- March 18, 2019
- Posted by: Josiah Hincks Solicitors
- Category: Legal News, News
The distinction between individuals and the namesake businesses that they found can be a very fine one. However, as an entrepreneurial orthopaedic surgeon discovered, it can be absolutely crucial from a tax point of view.
The internationally renowned doctor sold the medical practice that bore his name to a private healthcare group for £1 million with a view to changing his lifestyle and eventually retiring. He accepted that he was liable to pay Capital Gains Tax on the transaction, but claimed the relief available to entrepreneurs who sell their businesses.
HM Revenue and Customs (HMRC), however, took a different view and issued the doctor with assessments to Income Tax, covering a two-year period and totalling more than £800,000. HMRC argued that the doctor had no business or medical practice to sell without himself as its figurehead. In effect, he was the practice, and the £1 million was merely an advance payment for the services he would provide to the healthcare group following the sale.
In upholding the doctor’s challenge to the assessments, the First-tier Tribunal (FTT) found that the commercial reality of the situation was that the healthcare group had paid for the doctor’s business, as a going concern, and not just for his services. There was no evidence that he had entered into the transaction with a view to avoiding or reducing his Income Tax liabilities.

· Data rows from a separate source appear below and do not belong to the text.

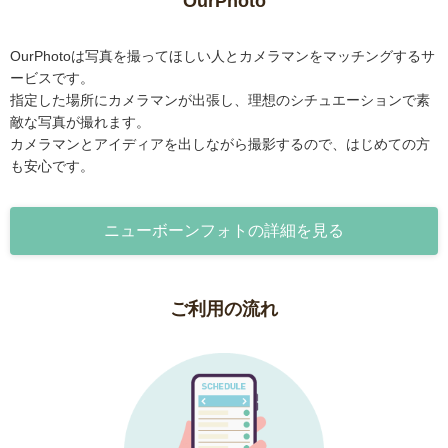
OurPhoto
OurPhotoは写真を撮ってほしい人とカメラマンをマッチングするサ
ービスです。
指定した場所にカメラマンが出張し、理想のシチュエーションで素
敵な写真が撮れます。
カメラマンとアイディアを出しながら撮影するので、はじめての方
も安心です。
ニューボーンフォトの詳細を見る
ご利用の流れ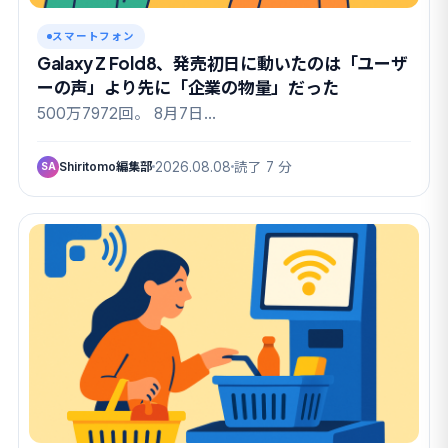
スマートフォン
Galaxy Z Fold8、発売初日に動いたのは「ユーザ
ーの声」より先に「企業の物量」だった
500万7972回。 8月7日…
Shiritomo編集部
2026.08.08
読了 7 分
SA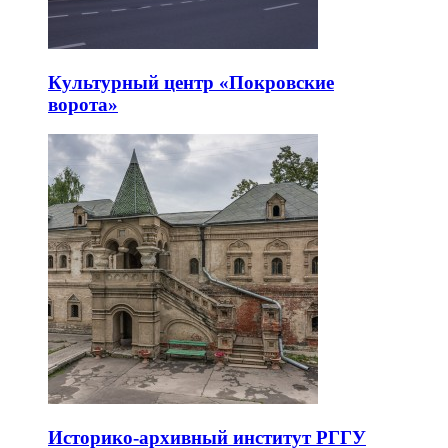
Культурный центр «Покровские
ворота»
Историко-архивный институт РГГУ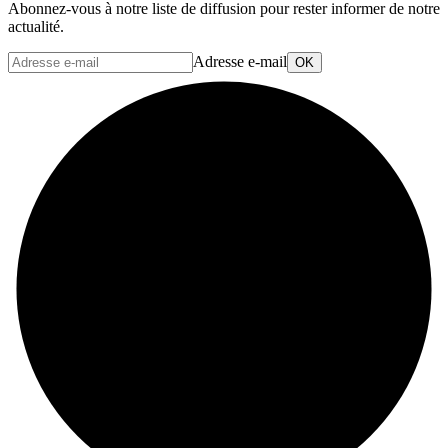
Abonnez-vous à notre liste de diffusion pour rester informer de notre
actualité.
Adresse e-mail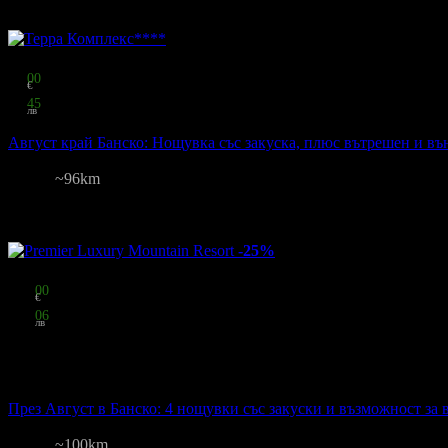
Други популярни оферти
Топ цена:
35
00
€
68
45
лв
на човек
Август край Банско: Нощувка със закуска, плюс вътрешен и въ
Терра
Банско
~96km
76
:
55
:
07
Цена на човек на ден:
35.00 €/68.45 лв
Включени нощувки: 1
Кате
Изхранване: Закуска
Валидност: 6.08 - 31.08
-25%
Цена:
225
00
€
440
06
лв
на човек
стойност
300.00 € / 586.75 лв
25% отстъпка
През Август в Банско: 4 нощувки със закуски и възможност за 
Premier Luxury Mountain Resort
Банско
~100km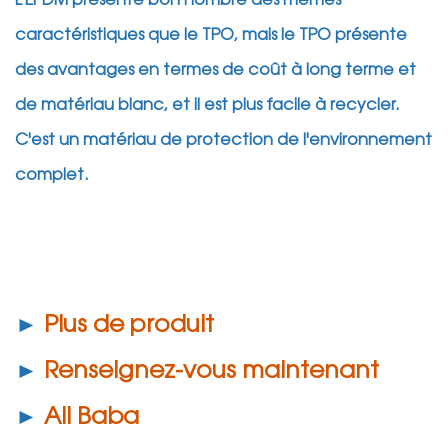
caractéristiques que le TPO, mais le TPO présente
des avantages en termes de coût à long terme et
de matériau blanc, et il est plus facile à recycler.
C'est un matériau de protection de l'environnement
complet.
►
Plus de produit
►
Renseignez-vous maintenant
►
Ali Baba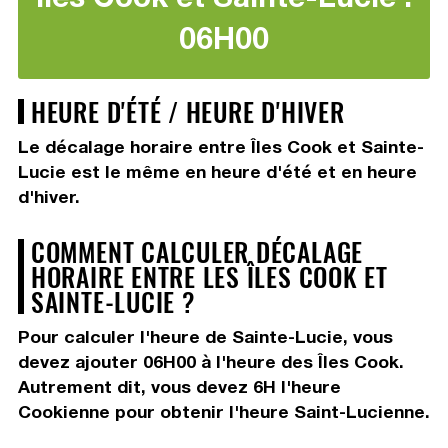
06H00
HEURE D'ÉTÉ / HEURE D'HIVER
Le décalage horaire entre Îles Cook et Sainte-
Lucie est le même en heure d'été et en heure
d'hiver.
COMMENT CALCULER DÉCALAGE
HORAIRE ENTRE LES ÎLES COOK ET
SAINTE-LUCIE ?
Pour calculer l'heure de Sainte-Lucie, vous
devez
ajouter 06H00
à l'heure des Îles Cook.
Autrement dit, vous devez
6H
l'heure
Cookienne pour obtenir l'heure Saint-Lucienne.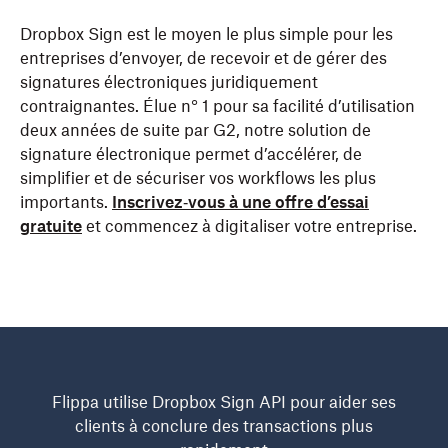
Dropbox Sign est le moyen le plus simple pour les
entreprises d’envoyer, de recevoir et de gérer des
signatures électroniques juridiquement
contraignantes. Élue n° 1 pour sa facilité d’utilisation
deux années de suite par G2, notre solution de
signature électronique permet d’accélérer, de
simplifier et de sécuriser vos workflows les plus
importants.
Inscrivez‑vous à une offre d’essai
gratuite
et commencez à digitaliser votre entreprise.
Flippa utilise Dropbox Sign API pour aider ses
clients à conclure des transactions plus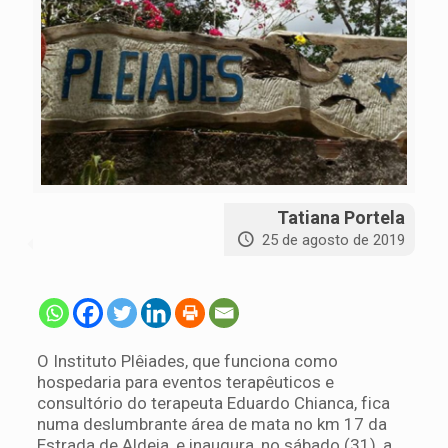
Tatiana Portela
25 de agosto de 2019
O Instituto Plêiades, que funciona como
hospedaria para eventos terapêuticos e
consultório do terapeuta Eduardo Chianca, fica
numa deslumbrante área de mata no km 17 da
Estrada de Aldeia, e inaugura, no sábado (31), a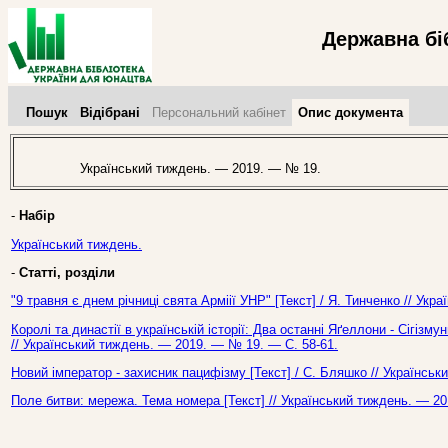
Державна бі
Пошук
Відібрані
Персональний кабінет
Опис документа
Український тиждень. — 2019. — № 19.
-
Набір
Український тиждень.
-
Статті, розділи
"9 травня є днем річниці свята Арміії УНР" [Текст] / Я. Тинченко // Ук
Королі та династії в українській історії: Два останні Яґеллони - Сігізму
// Український тиждень. — 2019. — № 19. — С. 58-61.
Новий імператор - захисник пацифізму [Текст] / С. Бляшко // Українсь
Поле битви: мережа. Тема номера [Текст] // Український тиждень. — 2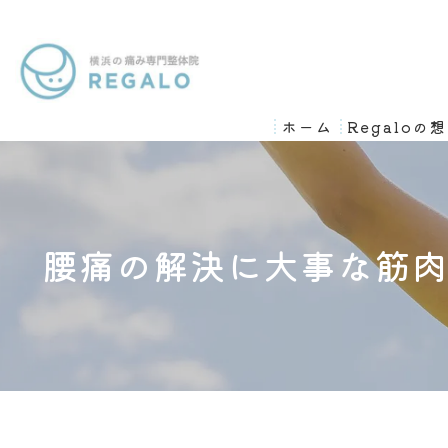
ホーム
Regaloの
腰痛の解決に大事な筋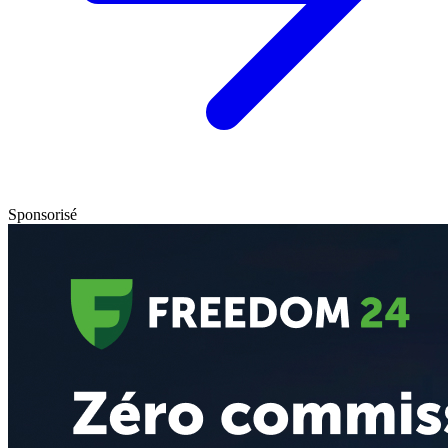
Sponsorisé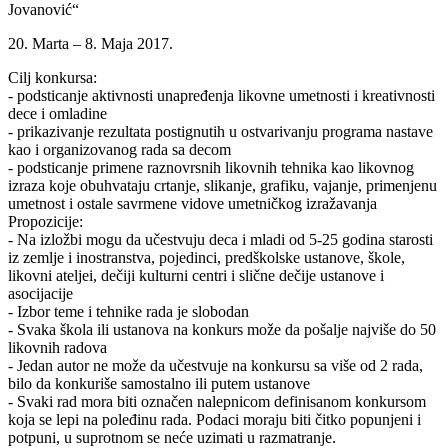
Jovanović“
20. Marta – 8. Maja 2017.
Cilj konkursa:
- podsticanje aktivnosti unapređenja likovne umetnosti i kreativnosti
dece i omladine
- prikazivanje rezultata postignutih u ostvarivanju programa nastave
kao i organizovanog rada sa decom
- podsticanje primene raznovrsnih likovnih tehnika kao likovnog
izraza koje obuhvataju crtanje, slikanje, grafiku, vajanje, primenjenu
umetnost i ostale savrmene vidove umetničkog izražavanja
Propozicije:
- Na izložbi mogu da učestvuju deca i mladi od 5-25 godina starosti
iz zemlje i inostranstva, pojedinci, predškolske ustanove, škole,
likovni ateljei, dečiji kulturni centri i slične dečije ustanove i
asocijacije
- Izbor teme i tehnike rada je slobodan
- Svaka škola ili ustanova na konkurs može da pošalje najviše do 50
likovnih radova
- Jedan autor ne može da učestvuje na konkursu sa više od 2 rada,
bilo da konkuriše samostalno ili putem ustanove
- Svaki rad mora biti označen nalepnicom definisanom konkursom
koja se lepi na poleđinu rada. Podaci moraju biti čitko popunjeni i
potpuni, u suprotnom se neće uzimati u razmatranje.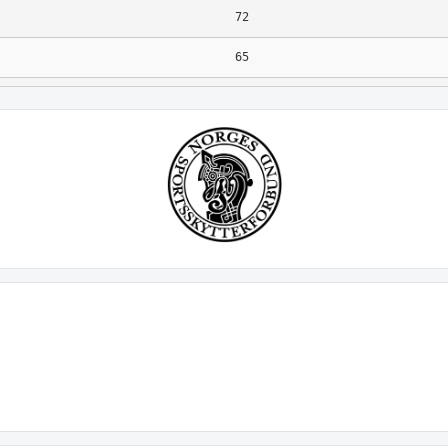
72
65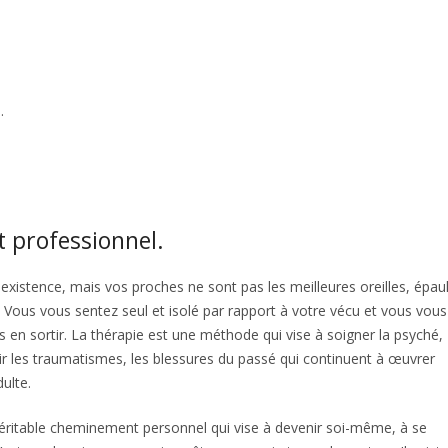
adultes Forest
.
t professionnel.
therapeutes forest
existence, mais vos proches ne sont pas les meilleures oreilles, épau
. Vous vous sentez seul et isolé par rapport à votre vécu et vous vous
en sortir. La thérapie est une méthode qui vise à soigner la psyché,
rir les traumatismes, les blessures du passé qui continuent à œuvrer
ulte.
psychologue Forest, psychothérapie Forest
véritable cheminement personnel qui vise à devenir soi-même, à se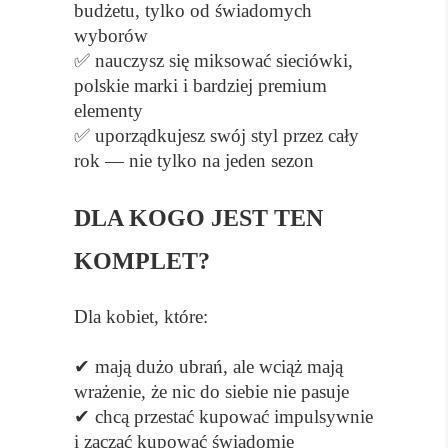
budżetu, tylko od świadomych
wyborów
✅ nauczysz się miksować sieciówki,
polskie marki i bardziej premium
elementy
✅ uporządkujesz swój styl przez cały
rok — nie tylko na jeden sezon
DLA KOGO JEST TEN
KOMPLET?
Dla kobiet, które:
✔ mają dużo ubrań, ale wciąż mają
wrażenie, że nic do siebie nie pasuje
✔ chcą przestać kupować impulsywnie
i zacząć kupować świadomie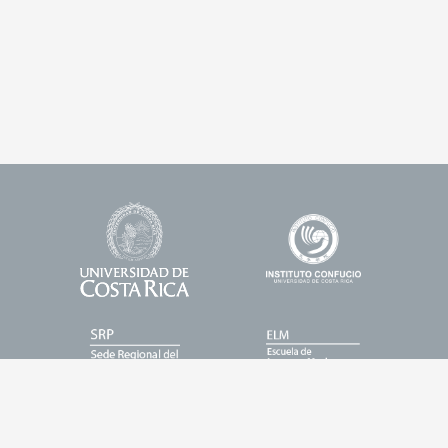
Universidad
Enlace
Footer
de
1
Logos
Costa
Rica
Enlace
Enlace
2
3
Enlace
Enlace
4
5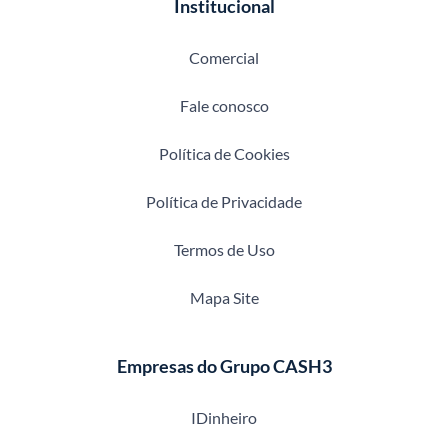
Institucional
Comercial
Fale conosco
Política de Cookies
Política de Privacidade
Termos de Uso
Mapa Site
Empresas do Grupo CASH3
IDinheiro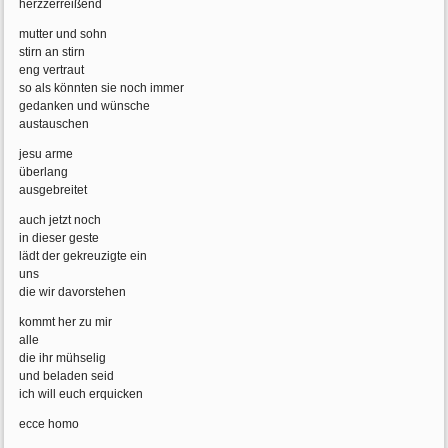
herzzerreißend
mutter und sohn
stirn an stirn
eng vertraut
so als könnten sie noch immer
gedanken und wünsche
austauschen
jesu arme
überlang
ausgebreitet
auch jetzt noch
in dieser geste
lädt der gekreuzigte ein
uns
die wir davorstehen
kommt her zu mir
alle
die ihr mühselig
und beladen seid
ich will euch erquicken
ecce homo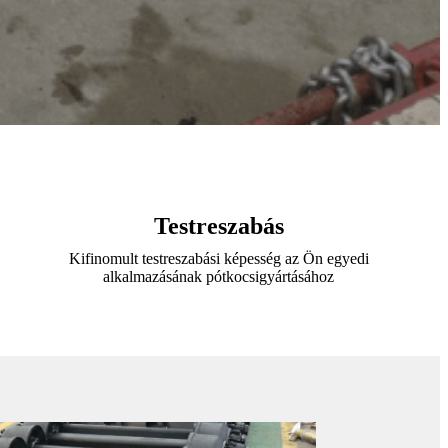
Testreszabás
Kifinomult testreszabási képesség az Ön egyedi
alkalmazásának pótkocsigyártásához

The FTT acknowledged that much of the value of the practice resided in the doctor’s name, and that he had continued to go by that name following the sale. However, that had not prevented him from parting with the goodwill in the business. Not every patient who was treated by the practice was operated on by the doctor himself.
Although he continued to do some work for the practice following the sale, he was no longer involved in its management and was neither a director of nor a shareholder in the company that owned it. It was a term of the sale agreement that he could not work as an orthopaedic surgeon in the UK, other than for the healthcare group, but there was no restriction on him exploiting opportunities abroad.